Ingrid, 25 Jahre alt, wurde erstochen, gehäutet und ausgeweidet. Fátima (7) wurde vom Schuleingang weg entführt und später mit Zeichen von Folter und sexuellem Missbrauch in einer Plastiktüte gefunden. Abril (48) zeigte nach Jahren der Schläge und Drohungen ihren Exmann an und brachte ihn vor Gericht. Dort wurde der einflussreiche Manager gegen Kaution freigelassen – einige Wochen später ließ er Abril von einem Auftragskiller erschießen. Die Liste der ermordeten Frauen in Mexiko ist lang, zieht sich quer durch die Gesellschaftsschichten, und die Empörung über die Untätigkeit der Behörden wächst. "Keine einzige mehr" und "Wir wollen uns lebend“ sind  Slogans, unter denen Frauen aller Schichten und Altersklassen seither demonstrieren. 2.833 Frauen wurden 2019 ermordet, doch obwohl das Land Frauenmord als Straftatbestand kennt, wurden nur 726 Fälle als solche katalogisiert. Feministinnen machen dafür Machismus in Justiz und Behörden verantwortlich.
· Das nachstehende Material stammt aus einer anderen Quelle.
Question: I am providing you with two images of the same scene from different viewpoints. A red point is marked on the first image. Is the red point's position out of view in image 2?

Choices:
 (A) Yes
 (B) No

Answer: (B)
95 Prozent der Morde bleiben straffrei

Dass die Justiz und der Sicherheitsapparat versagen, hat Tradition in Mexiko. Die Straffreiheit liegt bei 95 Prozent - die Chance, für eine Straftat verurteilt zu werden, ist also verschwindend gering – egal bei welchem Delikt. Lange schienen sich die Mexikaner mit dem Rechtsstaatsversagen abgefunden zu haben; bei vielen herrscht außerdem noch Hoffnung, der seit über einem Jahr regierende linkspopulistische Präsident Andrés Manuel López Obrador werde das Problem lösen – obwohl die Gewaltspirale sich seither immer schneller dreht.
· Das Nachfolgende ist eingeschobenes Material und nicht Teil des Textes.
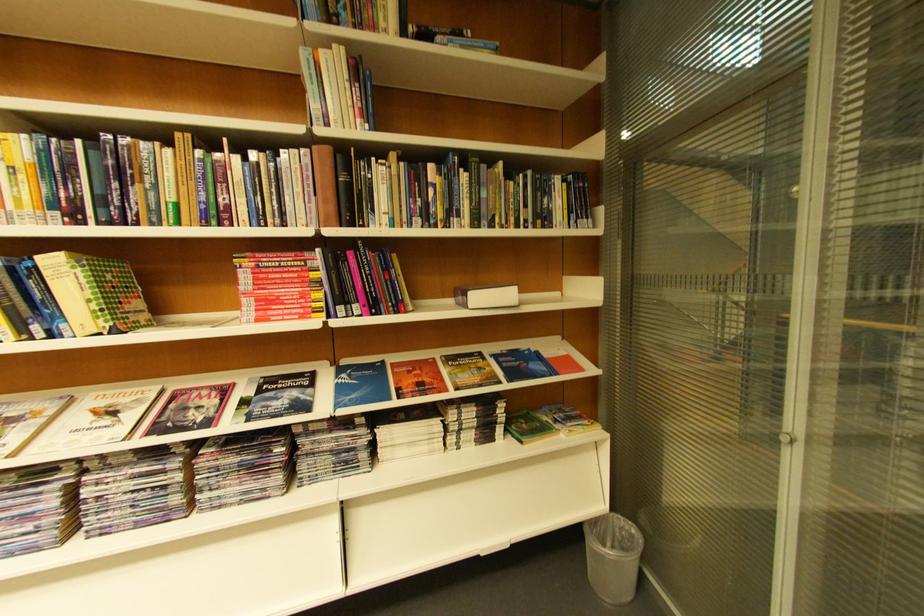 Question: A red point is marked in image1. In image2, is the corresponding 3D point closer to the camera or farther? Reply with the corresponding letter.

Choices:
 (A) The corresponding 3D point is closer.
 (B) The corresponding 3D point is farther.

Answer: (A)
Die jüngsten, besonders brutalen Fälle waren aber offenbar der Funken, der das Dynamitfass entzündete. Alle paar Tage kommt es seither an verschiedenen Orten zu Protesten; in Mexiko-Stadt ziehen aufgebrachte Frauen immer wieder vor den Präsidentenpalast und besprühen ihn mit Graffiti. Der Aufschrei hat López Obrador auf dem falschen Fuß erwischt. Sie sollten doch bitte Denkmäler verschonen und ihn in Ruhe arbeiten lassen, entgegnete er bei seiner morgendlichen Pressekonferenz. Er zweifelte erst die Statistiken an und machte dann für die Gewalttaten den „Neoliberalismus der Vorgängerregierungen“ verantwortlich. Zur Beruhigung der Gemüter trug das wenig bei. Für den 8. März haben Frauenkollektive zu landesweiten Protestmärschen aufgerufen, am 9. März sollten alle Frauen zuhause bleiben und in Streik treten. Unter dem Hashtag #UnDiaSinMujeres/Nosotras (Ein Tag ohne Frauen/uns) solidarisierten sich Universitäten, Oppositionsparteien, Richter, Gouverneure, Medien,  Bischöfe und sogar die Streitkräfte mit der Bewegung.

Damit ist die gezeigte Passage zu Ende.